TASK DESCRIPTION:
Once the line holding "Unternehmen und neue Märkte" appears, repeat it and each line after it to the end of the data, exactly and with nothing else; pictures stay out.

═════ MATERIAL FOR THIS TASK

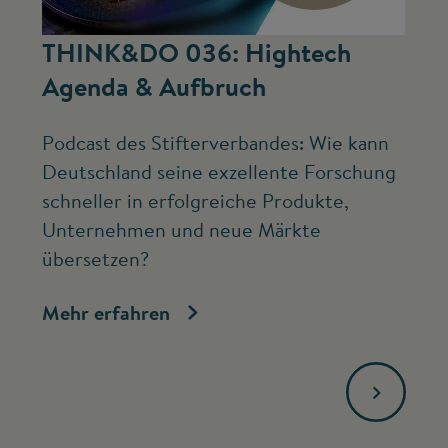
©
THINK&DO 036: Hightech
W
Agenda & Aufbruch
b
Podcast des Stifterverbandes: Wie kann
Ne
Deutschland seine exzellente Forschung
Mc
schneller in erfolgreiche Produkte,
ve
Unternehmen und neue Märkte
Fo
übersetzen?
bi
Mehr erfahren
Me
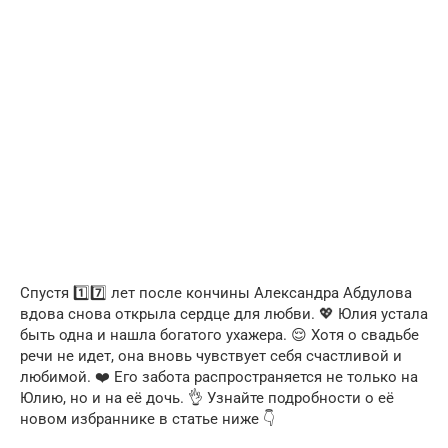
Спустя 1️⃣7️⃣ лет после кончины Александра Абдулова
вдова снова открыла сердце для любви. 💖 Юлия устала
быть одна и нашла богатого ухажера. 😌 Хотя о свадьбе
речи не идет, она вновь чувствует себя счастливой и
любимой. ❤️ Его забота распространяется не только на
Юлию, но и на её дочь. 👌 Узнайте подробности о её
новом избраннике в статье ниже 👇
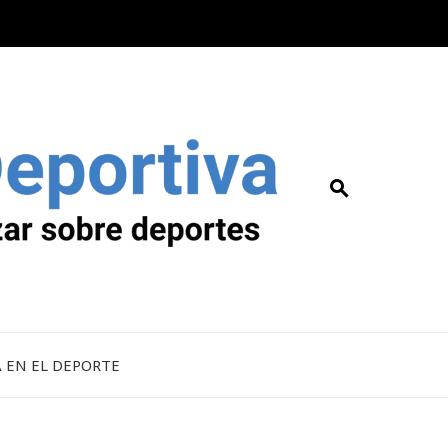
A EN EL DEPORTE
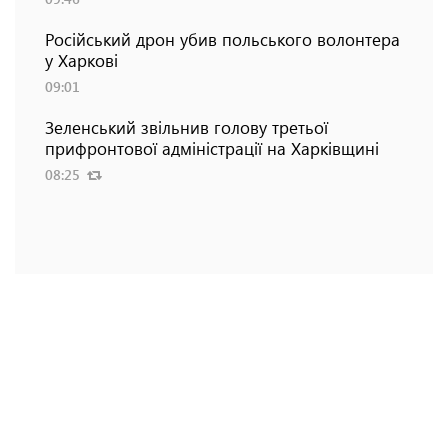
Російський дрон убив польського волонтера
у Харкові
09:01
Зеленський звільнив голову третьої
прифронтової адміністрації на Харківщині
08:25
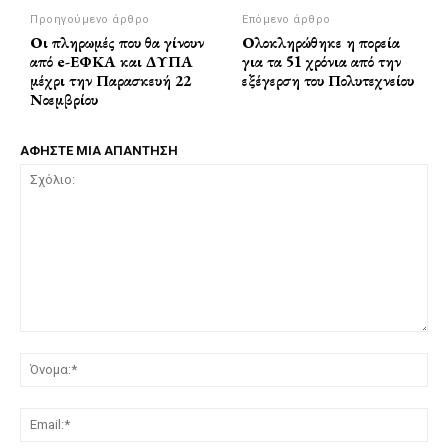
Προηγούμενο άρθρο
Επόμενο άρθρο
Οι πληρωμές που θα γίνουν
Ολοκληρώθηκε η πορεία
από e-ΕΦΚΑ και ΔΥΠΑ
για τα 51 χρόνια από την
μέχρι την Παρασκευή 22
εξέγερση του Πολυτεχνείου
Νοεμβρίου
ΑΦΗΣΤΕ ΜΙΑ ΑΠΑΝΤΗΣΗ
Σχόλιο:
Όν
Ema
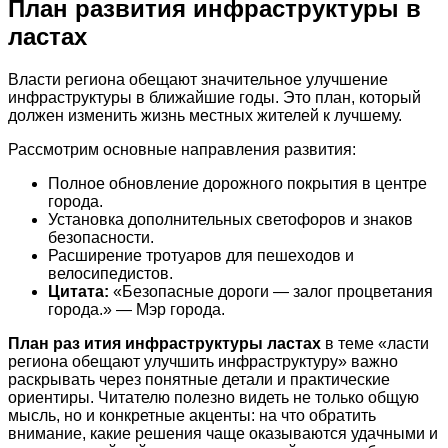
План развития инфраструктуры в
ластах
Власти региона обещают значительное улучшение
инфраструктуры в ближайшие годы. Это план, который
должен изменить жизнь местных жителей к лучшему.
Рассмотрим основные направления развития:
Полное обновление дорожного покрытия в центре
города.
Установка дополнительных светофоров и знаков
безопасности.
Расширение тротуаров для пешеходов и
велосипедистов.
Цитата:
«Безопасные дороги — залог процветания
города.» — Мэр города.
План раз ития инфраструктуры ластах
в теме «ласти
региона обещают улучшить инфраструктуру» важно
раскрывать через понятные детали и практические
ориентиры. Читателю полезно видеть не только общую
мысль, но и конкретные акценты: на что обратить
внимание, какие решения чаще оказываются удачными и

══════════

ANSWER BELOW:
Unternehmen und neue Märkte
Fo
übersetzen?
bi
Mehr erfahren
Me
Спустя 1️⃣7️⃣ лет после кончины Александра Абдулова
вдова снова открыла сердце для любви. 💖 Юлия устала
быть одна и нашла богатого ухажера. 😌 Хотя о свадьбе
речи не идет, она вновь чувствует себя счастливой и
любимой. ❤️ Его забота распространяется не только на
Юлию, но и на её дочь. 👌 Узнайте подробности о её
новом избраннике в статье ниже 👇
A EN EL DEPORTE
Російський дрон убив польського волонтера
у Харкові
09:01
Зеленський звільнив голову третьої
прифронтової адміністрації на Харківщині
08:25
Προηγούμενο άρθρο
Επόμενο άρθρο
Οι πληρωμές που θα γίνουν
Ολοκληρώθηκε η πορεία
από e-ΕΦΚΑ και ΔΥΠΑ
για τα 51 χρόνια από την
μέχρι την Παρασκευή 22
εξέγερση του Πολυτεχνείου
Νοεμβρίου
ΑΦΗΣΤΕ ΜΙΑ ΑΠΑΝΤΗΣΗ
Σχόλιο:
Όν
Ema
План развития инфраструктуры в
ластах
Власти региона обещают значительное улучшение
инфраструктуры в ближайшие годы. Это план, который
должен изменить жизнь местных жителей к лучшему.
Рассмотрим основные направления развития:
Полное обновление дорожного покрытия в центре
города.
Установка дополнительных светофоров и знаков
безопасности.
Расширение тротуаров для пешеходов и
велосипедистов.
Цитата:
«Безопасные дороги — залог процветания
города.» — Мэр города.
План раз ития инфраструктуры ластах
в теме «ласти
региона обещают улучшить инфраструктуру» важно
раскрывать через понятные детали и практические
ориентиры. Читателю полезно видеть не только общую
мысль, но и конкретные акценты: на что обратить
внимание, какие решения чаще оказываются удачными и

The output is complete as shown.